In the records below, work out how many lines hold the word "your". Report the number alone.

Source records:
++++++++++

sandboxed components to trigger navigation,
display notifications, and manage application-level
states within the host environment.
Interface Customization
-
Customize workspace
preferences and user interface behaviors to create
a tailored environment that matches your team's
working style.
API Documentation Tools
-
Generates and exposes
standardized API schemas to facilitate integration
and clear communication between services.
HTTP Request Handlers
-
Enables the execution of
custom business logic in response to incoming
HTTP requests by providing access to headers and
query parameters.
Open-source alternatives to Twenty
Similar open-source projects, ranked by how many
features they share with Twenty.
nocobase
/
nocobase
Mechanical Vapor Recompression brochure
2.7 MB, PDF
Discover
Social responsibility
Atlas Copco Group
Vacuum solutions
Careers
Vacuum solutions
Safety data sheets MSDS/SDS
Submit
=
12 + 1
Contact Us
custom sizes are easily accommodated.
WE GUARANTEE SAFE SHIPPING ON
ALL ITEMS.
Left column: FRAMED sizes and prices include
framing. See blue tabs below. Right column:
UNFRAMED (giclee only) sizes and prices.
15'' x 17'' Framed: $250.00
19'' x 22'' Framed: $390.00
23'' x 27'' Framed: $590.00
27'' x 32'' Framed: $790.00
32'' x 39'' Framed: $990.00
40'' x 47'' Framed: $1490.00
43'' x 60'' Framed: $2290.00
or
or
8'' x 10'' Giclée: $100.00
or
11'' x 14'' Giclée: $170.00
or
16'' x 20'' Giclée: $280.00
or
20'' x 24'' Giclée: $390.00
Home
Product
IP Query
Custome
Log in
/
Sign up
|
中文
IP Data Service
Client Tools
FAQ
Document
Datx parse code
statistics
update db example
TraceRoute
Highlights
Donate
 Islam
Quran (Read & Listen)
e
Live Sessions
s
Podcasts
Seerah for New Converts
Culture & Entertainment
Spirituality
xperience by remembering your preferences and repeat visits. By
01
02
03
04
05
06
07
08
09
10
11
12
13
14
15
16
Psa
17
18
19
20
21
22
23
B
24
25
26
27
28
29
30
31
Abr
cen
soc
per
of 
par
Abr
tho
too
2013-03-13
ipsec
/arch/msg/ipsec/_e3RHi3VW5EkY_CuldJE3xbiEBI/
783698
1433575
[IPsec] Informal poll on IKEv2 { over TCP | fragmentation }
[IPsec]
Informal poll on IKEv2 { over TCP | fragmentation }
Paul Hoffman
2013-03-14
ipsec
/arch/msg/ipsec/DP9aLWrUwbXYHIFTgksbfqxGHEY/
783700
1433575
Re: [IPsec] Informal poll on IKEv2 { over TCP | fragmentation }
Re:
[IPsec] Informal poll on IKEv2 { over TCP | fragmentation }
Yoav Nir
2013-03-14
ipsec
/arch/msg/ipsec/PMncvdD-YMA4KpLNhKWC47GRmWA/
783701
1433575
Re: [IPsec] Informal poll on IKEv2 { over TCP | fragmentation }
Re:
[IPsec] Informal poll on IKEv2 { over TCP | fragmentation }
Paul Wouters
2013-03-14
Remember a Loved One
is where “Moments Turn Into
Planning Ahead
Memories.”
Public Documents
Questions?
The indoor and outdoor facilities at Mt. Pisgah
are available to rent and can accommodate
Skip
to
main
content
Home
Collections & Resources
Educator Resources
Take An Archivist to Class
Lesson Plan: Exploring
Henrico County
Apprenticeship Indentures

++++++++++

*Exercise solution*.
2